Source records:
*** Begin section ***
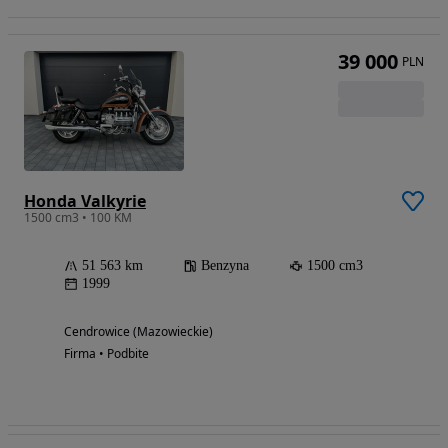
39 000
PLN
Honda Valkyrie
1500 cm3 • 100 KM
51 563 km
Benzyna
1500 cm3
1999
Cendrowice (Mazowieckie)
Firma • Podbite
*** End section ***
How to complete this task: Any picture among the entries must be skipped; copy all else exactly.

Task response:
39 000
PLN
Honda Valkyrie
1500 cm3 • 100 KM
51 563 km
Benzyna
1500 cm3
1999
Cendrowice (Mazowieckie)
Firma • Podbite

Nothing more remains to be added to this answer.